Readers, Naked Capitalism’s holiday week is over. I hope your Labor Day weekend, and the week following, was as pleasant as mine! So many threads over the past week, I’m not sure I picked them all up…. –lambert
“One of the electronics world’s bedrock supply chains is getting caught up in U.S.-China trade tensions. Apple Inc. warns proposed U.S. tariffs on $200 billion of Chinese goods would affect some of its signature products…, highlighting questions over the global manufacturing strategies that are central to consumer electronics” [Wall Street Journal]. “Apple’s alarm marks the first time the company has detailed specific damage the trade battle could inflict on its hardware lineup, and its potential impact on network of suppliers across its Asia-focused supply chain. President Trump has a simple solution for Apple, saying the company should move production to the U.S. from China, where it assembles most of its products.”

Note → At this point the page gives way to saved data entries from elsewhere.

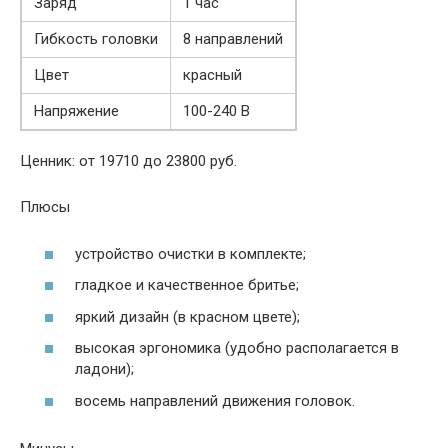
Заряд
1 час
Гибкость головки
8 направлений
Цвет
красный
Напряжение
100-240 В
Ценник: от 19710 до 23800 руб.
Плюсы
устройство очистки в комплекте;
гладкое и качественное бритье;
яркий дизайн (в красном цвете);
высокая эргономика (удобно располагается в
ладони);
восемь направлений движения головок.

56 days until Election Day. 56 days is a long time in politics.
“High stakes as 2-month sprint to Election Day begins” [Associated Press]. “After crushing defeats in 2016, Democrats open the fall campaign brimming with confidence about their prospects for retaking the House, which would give them power to open a wide swath of investigations into Trump or even launch impeachment proceedings. The outcome of the election, which features a record number of Democratic female and minority candidates, will also help shape the party’s direction heading into the 2020 presidential race…. The result is a Democratic field with more women and minorities on the general-election ballot than ever before, several of whom are poised to make history if elected.” • Not a word on policy; same with the coverage in the Sunday Times I ploughed through. Not only are Democrats doubling down on Texeira’s “coalition of the ascendant,” that’s the only lens Democrat assets in the press are using. Of course, these are very easy stories for lazy stenographers to write: All you need is a few photos of a candidate for a reasonable approximation of their ascriptive identity.
“It’s Too Late to Stop a Blue Wave, But Not for Trump to Try” [Albert Hunt, Bloomberg]. “Over more than half a century, there have only been two midterm elections where a post-Labor Day event changed the dynamics of the overall race. In both cases, these involved weighty historical events and Republicans were marginally hurt. One was in 1974, when President Gerald Ford pardoned Richard Nixon for crimes related to the Watergate scandal. The other was the Cuban missile crisis of 1962…. For the midterms, one slim hope for Republicans is that they tend to narrow their polling deficits right before an election. That’s often because Democratic voters aren’t motivated. This November, however, Democrats have the great motivator sitting in the White House.”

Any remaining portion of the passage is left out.